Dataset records

Segment Open

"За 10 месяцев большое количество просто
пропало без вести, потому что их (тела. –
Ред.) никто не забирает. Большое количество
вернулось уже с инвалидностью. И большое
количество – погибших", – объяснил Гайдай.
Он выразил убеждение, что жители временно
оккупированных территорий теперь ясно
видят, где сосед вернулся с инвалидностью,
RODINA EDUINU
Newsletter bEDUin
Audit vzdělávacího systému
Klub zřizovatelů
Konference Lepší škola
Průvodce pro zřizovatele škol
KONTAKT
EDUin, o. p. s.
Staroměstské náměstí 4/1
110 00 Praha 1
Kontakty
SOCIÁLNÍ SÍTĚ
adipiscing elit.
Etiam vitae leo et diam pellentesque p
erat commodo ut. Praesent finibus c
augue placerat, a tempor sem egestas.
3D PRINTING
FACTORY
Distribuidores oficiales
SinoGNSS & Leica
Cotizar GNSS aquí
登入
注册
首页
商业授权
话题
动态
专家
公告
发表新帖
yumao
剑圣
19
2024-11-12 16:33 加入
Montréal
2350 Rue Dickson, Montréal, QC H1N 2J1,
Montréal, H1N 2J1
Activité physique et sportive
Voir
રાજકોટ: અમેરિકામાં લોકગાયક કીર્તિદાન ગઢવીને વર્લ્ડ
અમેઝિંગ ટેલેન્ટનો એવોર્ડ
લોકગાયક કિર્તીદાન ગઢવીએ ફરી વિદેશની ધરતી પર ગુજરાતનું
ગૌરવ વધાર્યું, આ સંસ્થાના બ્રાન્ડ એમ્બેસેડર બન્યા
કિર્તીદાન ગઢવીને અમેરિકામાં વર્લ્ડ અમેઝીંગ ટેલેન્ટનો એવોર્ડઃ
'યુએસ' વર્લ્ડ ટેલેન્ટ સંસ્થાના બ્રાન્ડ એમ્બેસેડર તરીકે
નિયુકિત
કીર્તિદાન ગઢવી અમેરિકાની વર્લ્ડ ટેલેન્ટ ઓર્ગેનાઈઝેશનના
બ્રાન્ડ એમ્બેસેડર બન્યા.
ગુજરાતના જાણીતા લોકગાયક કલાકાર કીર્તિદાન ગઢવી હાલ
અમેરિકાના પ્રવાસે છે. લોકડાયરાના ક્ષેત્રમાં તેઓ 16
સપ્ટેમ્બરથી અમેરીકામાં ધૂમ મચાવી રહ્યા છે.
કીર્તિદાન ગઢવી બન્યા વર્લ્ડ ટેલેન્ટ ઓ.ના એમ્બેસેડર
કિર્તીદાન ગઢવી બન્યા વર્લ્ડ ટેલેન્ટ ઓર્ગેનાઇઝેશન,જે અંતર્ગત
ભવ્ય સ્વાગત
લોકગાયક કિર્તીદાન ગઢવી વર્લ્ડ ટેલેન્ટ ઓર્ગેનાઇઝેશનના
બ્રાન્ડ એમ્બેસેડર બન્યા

Segment Closed

§ **What is being asked**
Transcribe only what runs from the line with "2350 Rue Dickson, Montréal, QC" to the last line above, keeping every line exactly as written.

§ **Solution**
2350 Rue Dickson, Montréal, QC H1N 2J1,
Montréal, H1N 2J1
Activité physique et sportive
Voir
રાજકોટ: અમેરિકામાં લોકગાયક કીર્તિદાન ગઢવીને વર્લ્ડ
અમેઝિંગ ટેલેન્ટનો એવોર્ડ
લોકગાયક કિર્તીદાન ગઢવીએ ફરી વિદેશની ધરતી પર ગુજરાતનું
ગૌરવ વધાર્યું, આ સંસ્થાના બ્રાન્ડ એમ્બેસેડર બન્યા
કિર્તીદાન ગઢવીને અમેરિકામાં વર્લ્ડ અમેઝીંગ ટેલેન્ટનો એવોર્ડઃ
'યુએસ' વર્લ્ડ ટેલેન્ટ સંસ્થાના બ્રાન્ડ એમ્બેસેડર તરીકે
નિયુકિત
કીર્તિદાન ગઢવી અમેરિકાની વર્લ્ડ ટેલેન્ટ ઓર્ગેનાઈઝેશનના
બ્રાન્ડ એમ્બેસેડર બન્યા.
ગુજરાતના જાણીતા લોકગાયક કલાકાર કીર્તિદાન ગઢવી હાલ
અમેરિકાના પ્રવાસે છે. લોકડાયરાના ક્ષેત્રમાં તેઓ 16
સપ્ટેમ્બરથી અમેરીકામાં ધૂમ મચાવી રહ્યા છે.
કીર્તિદાન ગઢવી બન્યા વર્લ્ડ ટેલેન્ટ ઓ.ના એમ્બેસેડર
કિર્તીદાન ગઢવી બન્યા વર્લ્ડ ટેલેન્ટ ઓર્ગેનાઇઝેશન,જે અંતર્ગત
ભવ્ય સ્વાગત
લોકગાયક કિર્તીદાન ગઢવી વર્લ્ડ ટેલેન્ટ ઓર્ગેનાઇઝેશનના
બ્રાન્ડ એમ્બેસેડર બન્યા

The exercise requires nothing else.